● What the task requires
Repeat the listing that follows exactly. Pictures are not part of the copy.

● Recorded data

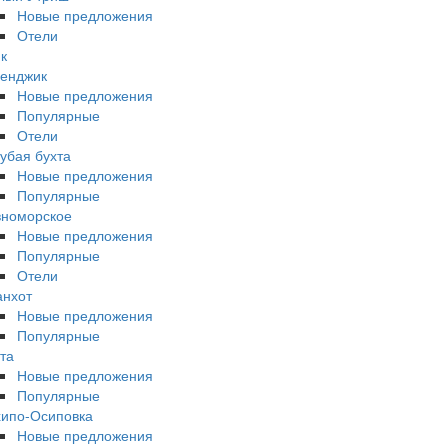
Новые предложения
Отели
к
енджик
Новые предложения
Популярные
Отели
убая бухта
Новые предложения
Популярные
вноморское
Новые предложения
Популярные
Отели
анхот
Новые предложения
Популярные
та
Новые предложения
Популярные
ипо-Осиповка
Новые предложения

● Answer area
Новые предложения
Отели
к
енджик
Новые предложения
Популярные
Отели
убая бухта
Новые предложения
Популярные
вноморское
Новые предложения
Популярные
Отели
анхот
Новые предложения
Популярные
та
Новые предложения
Популярные
ипо-Осиповка
Новые предложения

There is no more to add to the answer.